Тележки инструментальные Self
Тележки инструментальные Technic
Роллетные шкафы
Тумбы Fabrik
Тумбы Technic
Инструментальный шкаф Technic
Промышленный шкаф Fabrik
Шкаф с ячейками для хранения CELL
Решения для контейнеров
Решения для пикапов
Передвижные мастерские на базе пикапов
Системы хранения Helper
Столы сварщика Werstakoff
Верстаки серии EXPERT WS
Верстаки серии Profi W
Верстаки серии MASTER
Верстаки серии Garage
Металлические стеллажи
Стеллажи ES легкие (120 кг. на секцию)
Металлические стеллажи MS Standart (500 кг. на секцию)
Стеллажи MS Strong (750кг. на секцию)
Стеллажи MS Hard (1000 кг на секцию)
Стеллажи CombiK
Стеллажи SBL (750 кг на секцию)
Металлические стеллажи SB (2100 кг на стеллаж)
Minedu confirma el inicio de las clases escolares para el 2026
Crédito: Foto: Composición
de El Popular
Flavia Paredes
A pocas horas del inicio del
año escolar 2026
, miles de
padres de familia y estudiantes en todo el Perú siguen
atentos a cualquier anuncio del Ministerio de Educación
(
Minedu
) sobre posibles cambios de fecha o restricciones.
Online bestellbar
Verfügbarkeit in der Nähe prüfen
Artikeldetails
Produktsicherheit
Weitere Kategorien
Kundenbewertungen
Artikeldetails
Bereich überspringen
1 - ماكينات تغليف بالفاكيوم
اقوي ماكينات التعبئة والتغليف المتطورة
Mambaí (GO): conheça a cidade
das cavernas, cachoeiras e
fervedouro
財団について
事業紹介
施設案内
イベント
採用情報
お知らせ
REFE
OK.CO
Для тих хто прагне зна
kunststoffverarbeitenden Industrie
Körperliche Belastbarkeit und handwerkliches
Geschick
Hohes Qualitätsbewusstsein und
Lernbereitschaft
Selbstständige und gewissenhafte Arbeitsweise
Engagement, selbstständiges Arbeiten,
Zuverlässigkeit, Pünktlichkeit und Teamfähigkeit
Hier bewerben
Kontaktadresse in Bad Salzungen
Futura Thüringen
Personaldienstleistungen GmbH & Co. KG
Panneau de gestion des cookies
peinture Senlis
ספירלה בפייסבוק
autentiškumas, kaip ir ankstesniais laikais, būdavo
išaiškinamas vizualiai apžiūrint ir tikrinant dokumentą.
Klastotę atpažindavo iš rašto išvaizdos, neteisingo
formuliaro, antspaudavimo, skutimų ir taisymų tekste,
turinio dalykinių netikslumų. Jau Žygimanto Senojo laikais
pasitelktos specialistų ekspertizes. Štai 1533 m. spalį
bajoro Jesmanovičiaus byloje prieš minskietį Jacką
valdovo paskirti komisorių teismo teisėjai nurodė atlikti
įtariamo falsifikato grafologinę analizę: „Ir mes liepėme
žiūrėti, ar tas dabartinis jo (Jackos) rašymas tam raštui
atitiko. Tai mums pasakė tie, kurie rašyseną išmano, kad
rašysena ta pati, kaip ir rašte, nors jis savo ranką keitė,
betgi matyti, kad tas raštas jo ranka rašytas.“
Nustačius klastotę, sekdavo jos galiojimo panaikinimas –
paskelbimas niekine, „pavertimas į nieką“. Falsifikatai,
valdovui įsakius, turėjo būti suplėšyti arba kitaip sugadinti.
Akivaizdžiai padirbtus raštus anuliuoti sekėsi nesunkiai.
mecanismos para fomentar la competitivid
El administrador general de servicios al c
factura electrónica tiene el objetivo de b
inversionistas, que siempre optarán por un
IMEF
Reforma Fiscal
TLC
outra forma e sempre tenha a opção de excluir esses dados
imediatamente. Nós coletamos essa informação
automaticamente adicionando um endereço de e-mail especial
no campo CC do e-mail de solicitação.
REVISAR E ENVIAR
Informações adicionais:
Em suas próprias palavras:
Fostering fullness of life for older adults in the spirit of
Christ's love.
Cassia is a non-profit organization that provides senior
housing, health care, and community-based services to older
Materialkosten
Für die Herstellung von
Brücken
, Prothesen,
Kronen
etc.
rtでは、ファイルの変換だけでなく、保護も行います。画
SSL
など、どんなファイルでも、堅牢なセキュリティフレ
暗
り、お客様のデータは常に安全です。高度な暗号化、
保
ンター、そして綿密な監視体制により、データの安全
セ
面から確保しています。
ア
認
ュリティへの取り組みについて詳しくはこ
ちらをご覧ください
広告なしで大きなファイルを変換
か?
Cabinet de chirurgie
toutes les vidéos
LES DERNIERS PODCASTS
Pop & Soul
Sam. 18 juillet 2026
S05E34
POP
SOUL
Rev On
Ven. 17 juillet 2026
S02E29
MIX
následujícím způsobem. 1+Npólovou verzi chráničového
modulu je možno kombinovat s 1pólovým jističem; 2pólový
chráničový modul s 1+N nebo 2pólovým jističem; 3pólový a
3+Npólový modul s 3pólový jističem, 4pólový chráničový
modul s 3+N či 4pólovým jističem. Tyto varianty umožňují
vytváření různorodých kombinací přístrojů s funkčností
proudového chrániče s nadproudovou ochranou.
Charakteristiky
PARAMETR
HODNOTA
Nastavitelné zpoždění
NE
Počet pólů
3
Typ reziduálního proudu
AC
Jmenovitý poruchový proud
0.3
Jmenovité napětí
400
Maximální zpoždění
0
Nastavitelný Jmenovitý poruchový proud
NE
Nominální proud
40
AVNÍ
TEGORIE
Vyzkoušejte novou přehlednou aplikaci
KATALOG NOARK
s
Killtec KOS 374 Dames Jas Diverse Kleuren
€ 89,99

::::

Every line above with the word "Верстаки" belongs in the answer, copied as written.

RESPONSE AREA:
Верстаки серии EXPERT WS
Верстаки серии Profi W
Верстаки серии MASTER
Верстаки серии Garage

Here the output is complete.